Everywhere they stand, waiting for the final exhortation of great wisdom from the commencement speaker. Then, in collective unison, the graduates in a shared exhalation of relief fling mortar board caps high into the heavens, high with ambitions, hopes and dreams. They then float to the ground like so much academic confetti, waiting for fulfillment.

So, Graduates, what’s next? Life, that’s what. Join the crowd.

Walker Percy wrote, “(in) spite of the great scientific and technological advances, man has not the faintest idea of who he is or what he is doing.”  Will our new graduates solve the riddle?

Back to the future, May 31, 1955, the last day of school. We were graduating from the 8th grade, moving ahead. No more visits to ‘the office’ where infractions, small or great, were mediated with a wooden paddle, a crude but ‘corrective’ device. Apparently, we needed to understand who we were, long before the confusion of gender entered the scene.

My father tried to mediate things before they got out of hand, telling the teacher, “Honey, the boy is just not right.” He always called ladies ‘Honey.’ Either he couldn’t remember their names, or there was something more going on. Our town coined the concept of ‘don’t ask, don’t tell.’ It saved me from being beaten within an inch of my life. Threats were always measured in inches in those days. The reasoning remains obscure.

But here we are on a sultry South Georgia morning, hot and humid. A group of us sit outside on the back steps of the library, beating off boredom. We dust the felt erasers on the brick walls and on each other’s heads. Imbeciles do this.

Rectangular white remnants on the red bricks are our rebellious graffiti. The chalk marks are what remain of black-board wisdom the teachers had tried to cram into our granite-crusted brains. All dust. Metaphors are alien concepts to the young.

Students today don’t have to endure the chore of dusting erasers.  It’s white-board or digital now.  With one click of a keystroke another year is instantly deleted, sent hurtling into cyber space. We threw erasers at one another…iPads are more valuable than erasers.

We pass the time waiting for the final bell to ring, signaling that school is over for the year.   Summertime. Sweet freedom. I’m 13, graduating from the 8th grade, soon to be in the bottom class of high school. I wonder what the future holds.

Time marches on. On another hot day in May 1960. It’s my high school graduation.  It’s tough to figure who’s the happiest, teachers or students.  My best friend and I drive the open-air jeep with no seat belts down to the creek to swim. It’s a bittersweet day. One thing’s over, another begins. Now we’re about to become college freshmen. The bottom again, the future is still a mystery.

College graduation ends in May, too. Somehow, I pop out of the Higher Ed pipeline and emerge in the ‘real world.’  I toast with beer, not a swim. The bright lights of the big city beckon.

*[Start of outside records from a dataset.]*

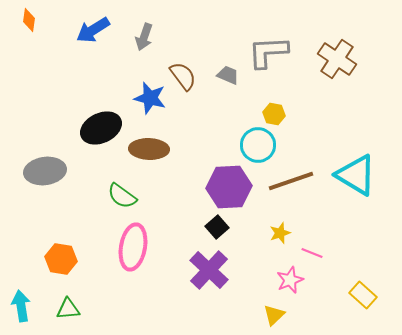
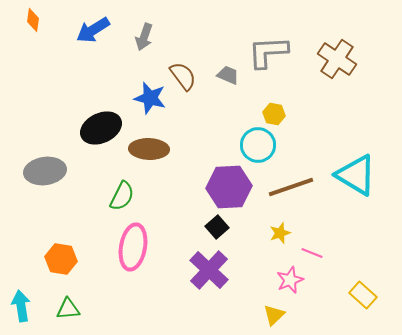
orange diamond: moved 4 px right
brown line: moved 6 px down
green semicircle: rotated 100 degrees counterclockwise
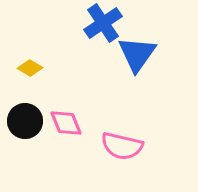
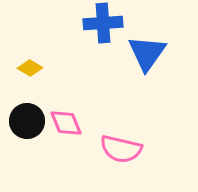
blue cross: rotated 30 degrees clockwise
blue triangle: moved 10 px right, 1 px up
black circle: moved 2 px right
pink semicircle: moved 1 px left, 3 px down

The diploma is my meal ticket to a fabulous future.  So I think. Only I’m in the bottom of the next class—the Job Market. I keep wondering why the future is so out of reach.

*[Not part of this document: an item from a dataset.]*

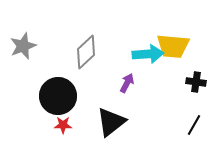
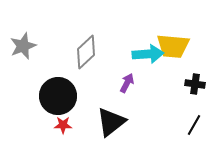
black cross: moved 1 px left, 2 px down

In time the crisp diploma yellows. It’s relegated to a scrapbook. Nobody cares about it anymore. I move ahead without it. The realities of life come calling…. job, marriage, children and mortgages. Summer vacations become occasional weekend escapes. The barefoot summers of youth vanish. I keep wondering what has happened to the future I envisioned.

The years come and go. Age slows some things down, but life gains clarity. The fond memories of graduations give pause and allow me to savor how things were in a quieter time. But even now the future remains at best a diffused mirror, uncertain of what’s looking back at you.

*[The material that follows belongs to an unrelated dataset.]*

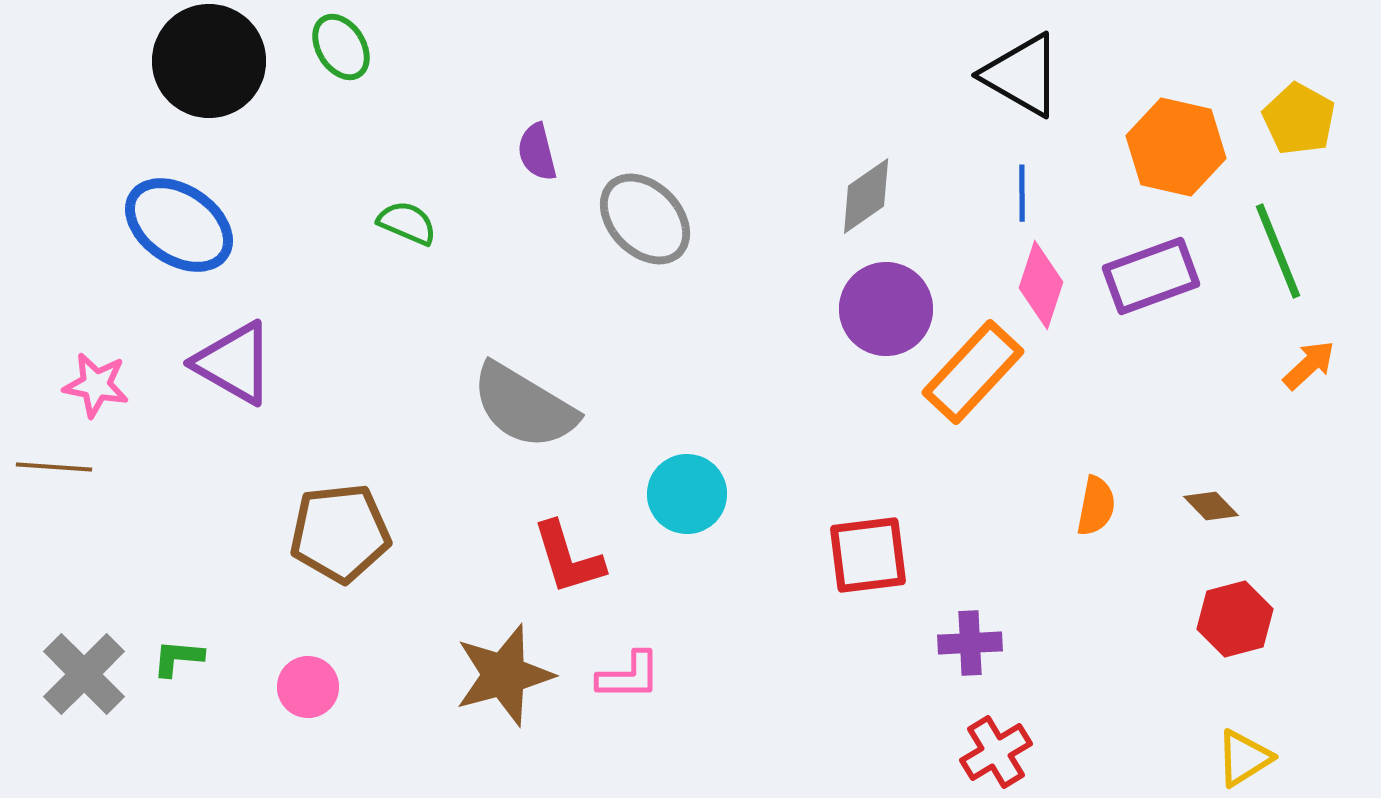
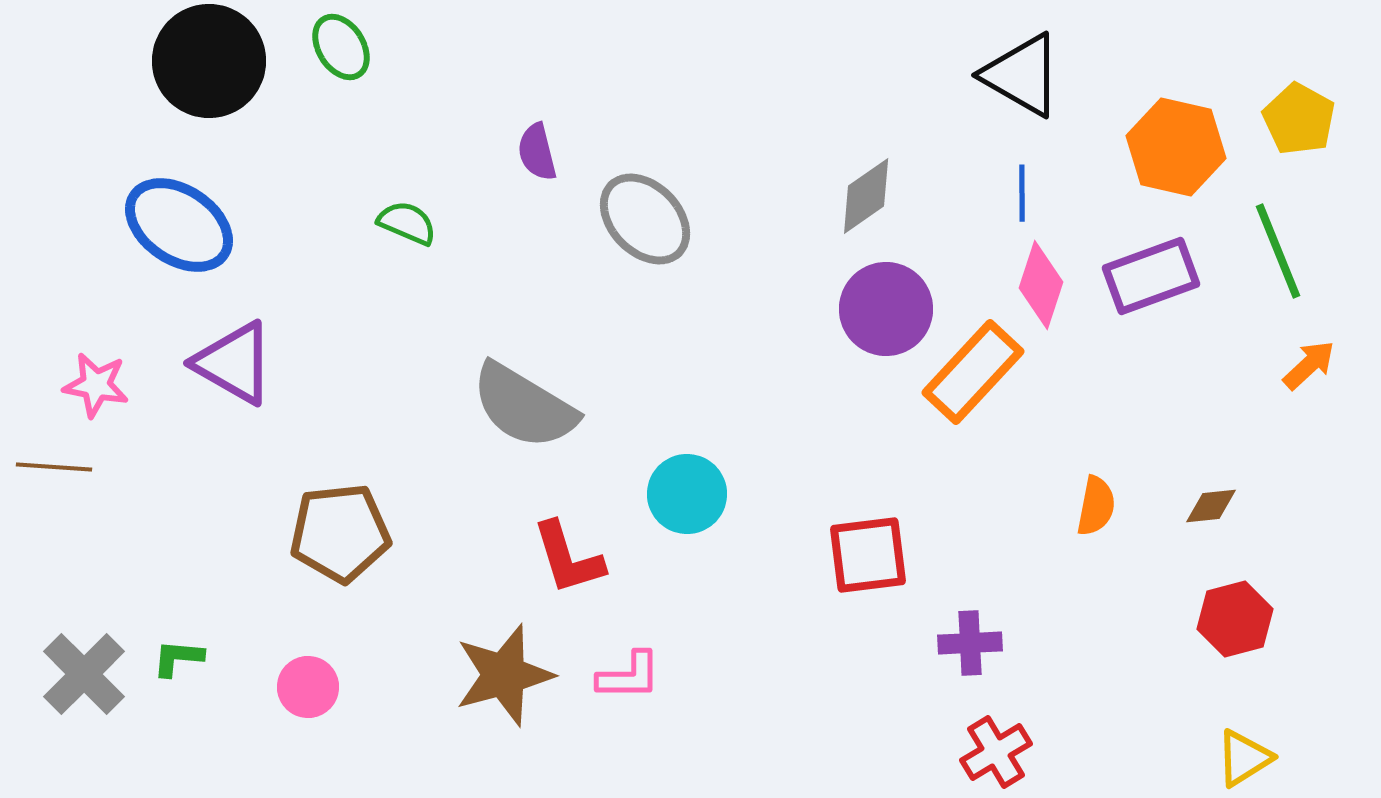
brown diamond: rotated 52 degrees counterclockwise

It’s funny, now that I think about it, that this one particular day remains fresh in my memory. The dust of those erasers held the essence of an entire school year. With a few slaps on the wall, it’s gone. Poof. Vanished. Over. The whole year, wiped clean.

Much has changed since that May in 1955. Percy’s comment is still unfulfilled. The red-brick school of my 8th grade has disappeared. Only memories remain.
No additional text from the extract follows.